Il complesso architettonico fu costruito all’inizio del Seicento, su modello delle ville romane, dal principe cardinale Maurizio di Savoia. Dopo la sua morte (1657) si susseguirono interventi decorativi per la consorte Ludovica e, a fine secolo, per Anna d’Orleans, moglie di Vittorio Amedeo II duca di Savoia. Appartamenti e giardini furono aggiornati nel 1713 da Filippo Juvarra per Carlo Emanuele III. A metà Settecento si costruirono scuderie e fabbricati di servizio. Nel 1865 Vittorio Emanuele II donò la residenza all’Istituto Nazionale per le Figlie dei Militari Italiani, attivo fino al 1975. Dal 1994 è in consegna alla Soprintendenza per i Beni Storici, Artistici ed Etnoantropologici del Piemonte.

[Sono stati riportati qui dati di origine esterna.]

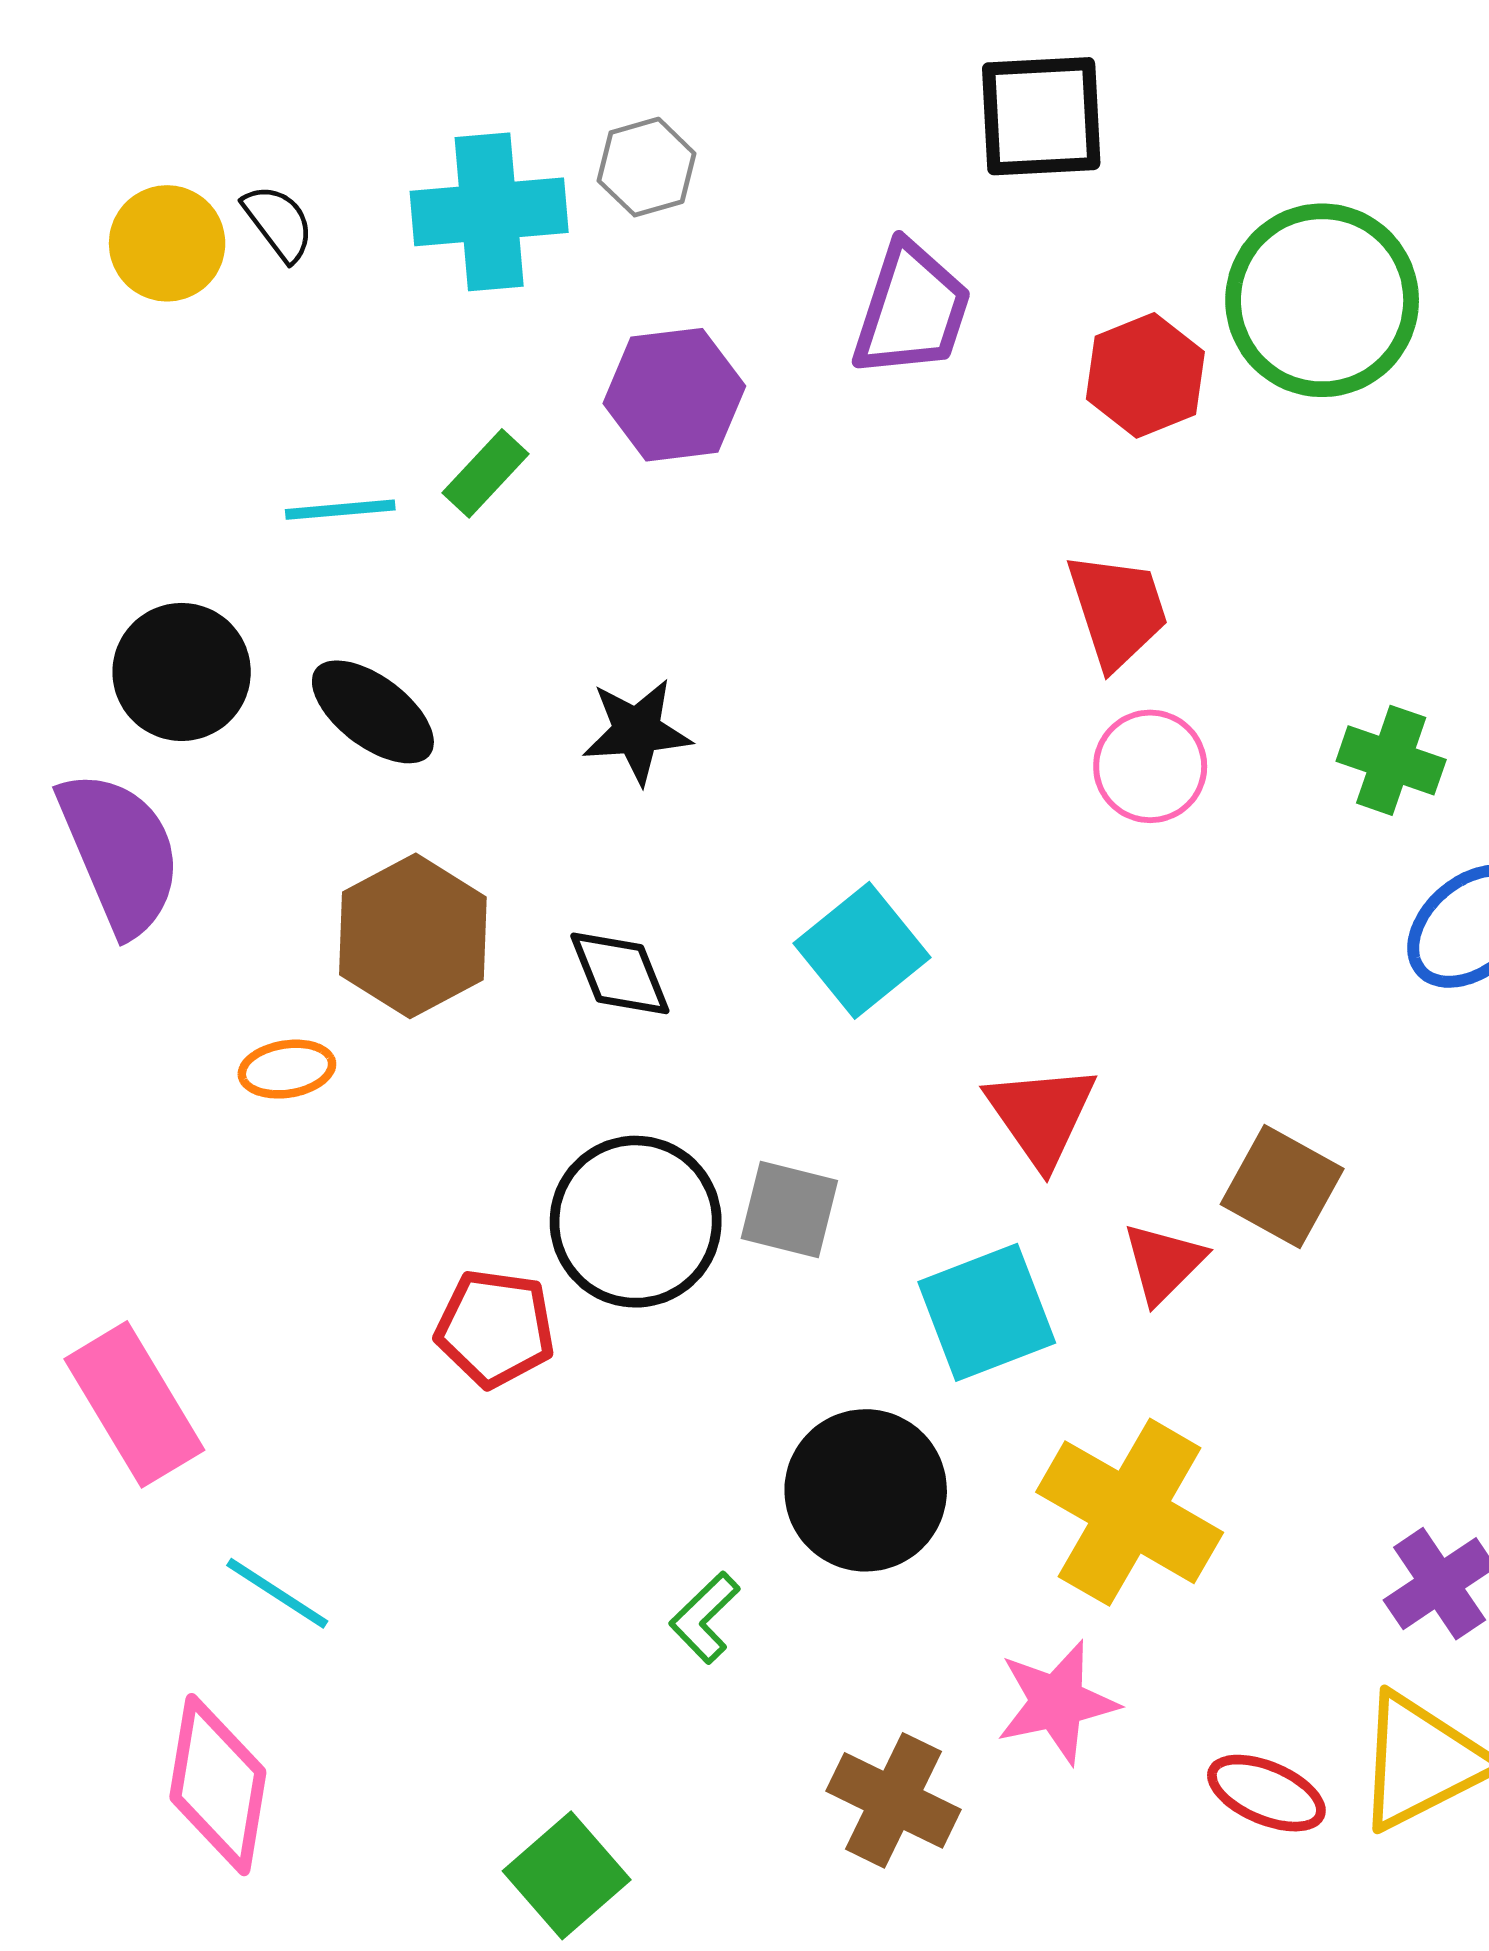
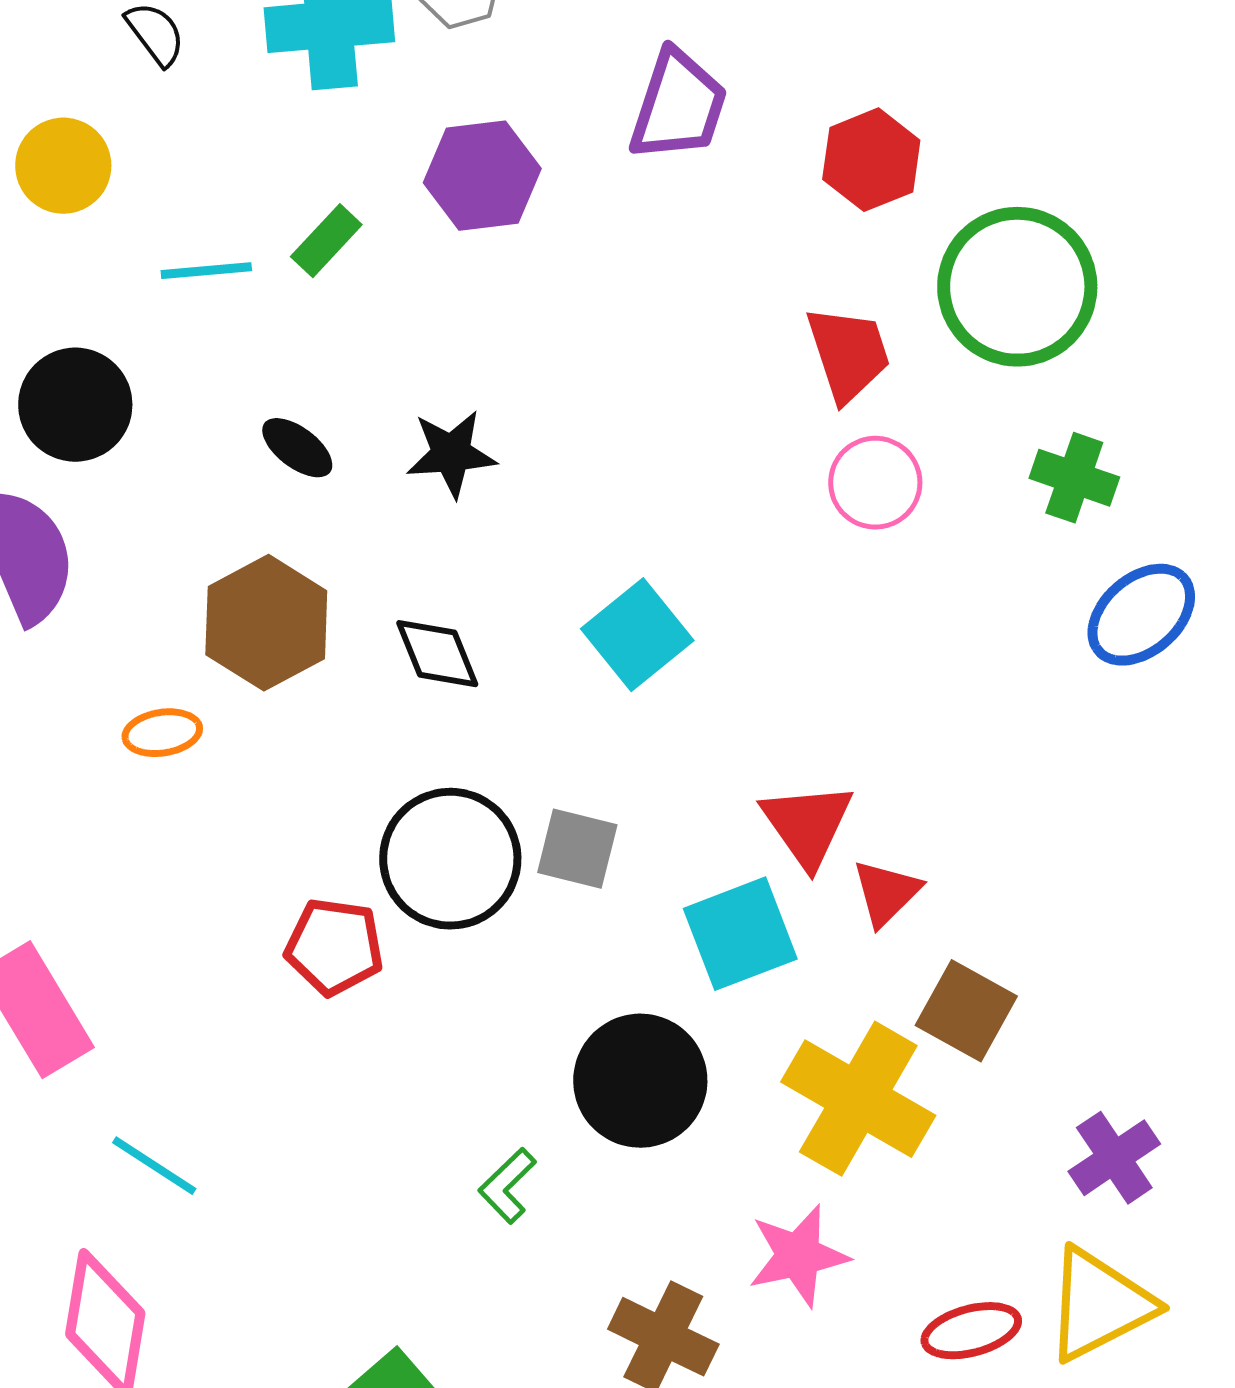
yellow circle: (167, 243) -> (63, 166), moved
green circle: (1322, 300) -> (1017, 287), moved
black ellipse: (373, 712) -> (297, 448), moved, size x0.7
red triangle: (1041, 1115) -> (807, 825), moved
brown square: (1282, 1186) -> (966, 1011), moved
red ellipse: (1266, 1793) -> (971, 1331), turned -38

La Consulta, già nel 2002, ha promosso il restauro dell’Asse del Belvedere, contribuendo in modo significativo al recupero globale della dimora sei-settecentesca, con un investimento biennale di oltre un milione di euro. Anche in questo caso, la Consulta ha scelto un intervento mirato per restituire alla città un bene storico-architettonico di grande rilevanza, recuperato dopo anni di abbandono. L'intervento ha compreso il restauro degli apparati decorativi della “Grotta del Re Selvaggio” e il ripristino del Teatro d’Acque, cioè la rimessa in funzione dell’impianto idraulico, con canali, pozzi, cascatelle e zampilli. A completamento il recupero di alberi ed arbusti, siepi e prati; l’esecuzione di pavimentazioni in pietra, ciottoli in terra battuta e laterizio, opere da fabbro per ringhiere e parapetti.